Em agosto, Raoni lamentou publicamente que Bolsonaro não quisesse se encontrar com ele. Meses depois, em entrevista ao EL PAÍS, declarou que não tinha mais interesse em conversar com o presidente. “Eu conversaria com algum outro representante do Governo, alguém que substitua ele. Mas com Bolsonaro não quero falar, não”, disse o cacique, que há anos decidiu se comunicar apenas na língua kaiapó, apesar de também falar português.

Em janeiro deste ano, o cacique reuniu 600 lideranças de 45 povos indígenas brasileiros, que assinaram um compromisso de defesa de seus direitos e denunciaram o que chamaram de “projeto político do Governo brasileiro de genocídio, etnocídio e ecocídio”, com críticas diretas ao presidente. “As ameaças e falas de ódio do atual Governo estão promovendo a violência contra povos indígenas, o assassinato de nossas lideranças e a invasão de nossas terras”, dizia o texto do manifesto. “O atual presidente da República está ameaçando os nossos direitos, a nossa saúde, o nosso território”, endossaram as lideranças, citando plano de liberar a extração de minério e pecuária nas terras indígenas e empreendimentos como a ferrovia Ferrogrão, a ser construída na região das bacias dos rios Xingu e Tapajós.

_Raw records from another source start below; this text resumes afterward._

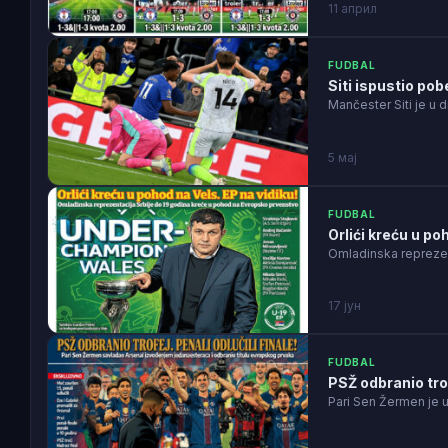
11 април
FUDBAL
Siti ispustio pob
Mančester Siti je u 
5 мај
FUDBAL
Orlići kreću u po
Omladinska reprezent
17 јун
FUDBAL
PSŽ odbranio trofe
Pari Sen Žermen je 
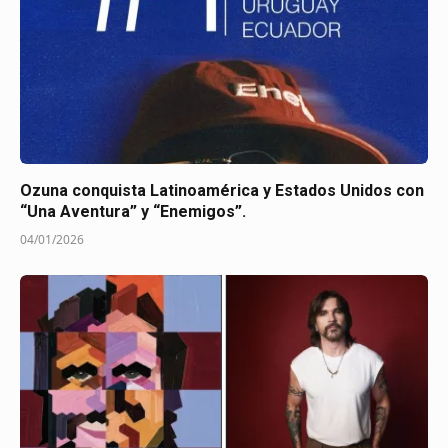
Ozuna conquista Latinoamérica y Estados Unidos con
“Una Aventura” y “Enemigos”.
04/01/2026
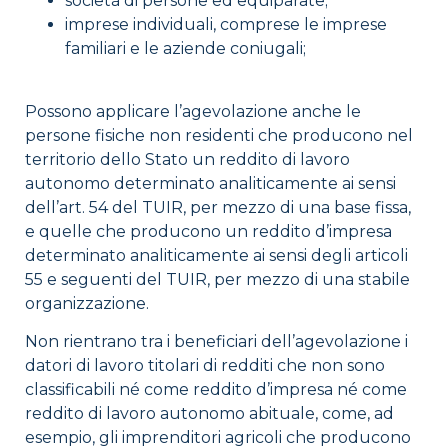
società di persone ed equiparate;
imprese individuali, comprese le imprese
familiari e le aziende coniugali;
Possono applicare l’agevolazione anche le
persone fisiche non residenti che producono nel
territorio dello Stato un reddito di lavoro
autonomo determinato analiticamente ai sensi
dell’art. 54 del TUIR, per mezzo di una base fissa,
e quelle che producono un reddito d’impresa
determinato analiticamente ai sensi degli articoli
55 e seguenti del TUIR, per mezzo di una stabile
organizzazione.
Non rientrano tra i beneficiari dell’agevolazione i
datori di lavoro titolari di redditi che non sono
classificabili né come reddito d’impresa né come
reddito di lavoro autonomo abituale, come, ad
esempio, gli imprenditori agricoli che producono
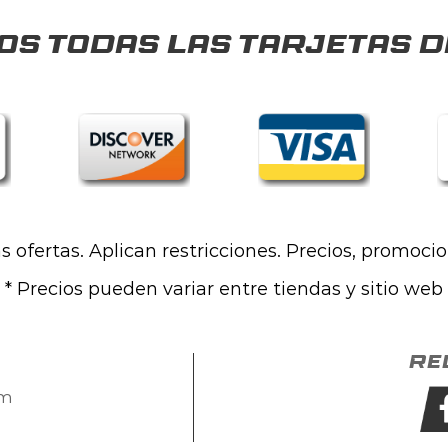
s todas las tarjetas d
las ofertas. Aplican restricciones. Precios, promoci
* Precios pueden variar entre tiendas y sitio web
Re
om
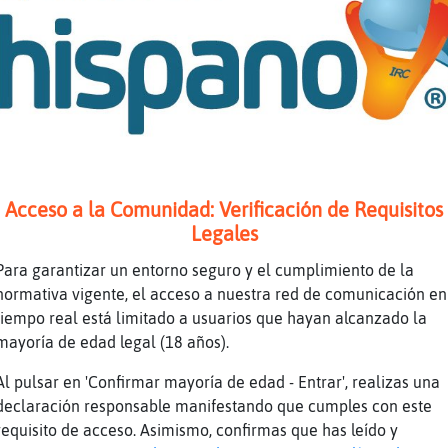
Hoy ha sido hora y media.....
nativa, con un hueso de fémur atravesándole 
Creo
Gallina{Suave lo de el curso de la nativa ??
yo he contratado una nativa .. Gallina{Suave
[Caracol-Feliz] si, en un canal que dejan qu
Acceso a la Comunidad: Verificación de Requisitos
Gallina{Suave ahh que es un canal ?
Legales
Ahh para ingles
Para garantizar un entorno seguro y el cumplimiento de la
Si
normativa vigente, el acceso a nuestra red de comunicación en
Zebra{Marron Buenas noches :)
tiempo real está limitado a usuarios que hayan alcanzado la
Con una nativa holandesa.....
mayoría de edad legal (18 años).
Buenas noches Caracol-Feliz
Al pulsar en 'Confirmar mayoría de edad - Entrar', realizas una
No s頣󭯠va eso Gallina{Suave
declaración responsable manifestando que cumples con este
requisito de acceso. Asimismo, confirmas que has leído y
Gallina{Suave la mis es inglesa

Na entrevista ao EL PAÍS, em novembro, Raoni falou da importância do seu ativismo no exterior. “Na minha vida, fiz muito discurso e falei com muito chefe político do mundo todo. É lá fora que temos que controlar o problema. Porque é o povo de lá que vem com dinheiro para investir aqui, para construir barragens, coisas grandes”, declarou o cacique, que chegou a ser citado como um dos favoritos para receber o prêmio Nobel da Paz no ano passado. “Fico preocupado com o que está acontecendo hoje, as pessoas estão desmatando cada vez mais para fazer roças e plantar. E estão fazendo isso de uma maneira muito séria, com fogo. Acho que esse povo já tem seus pedaços de terra para empreender, deveriam continuar usando o que já têm, sem derrubar mais floresta”.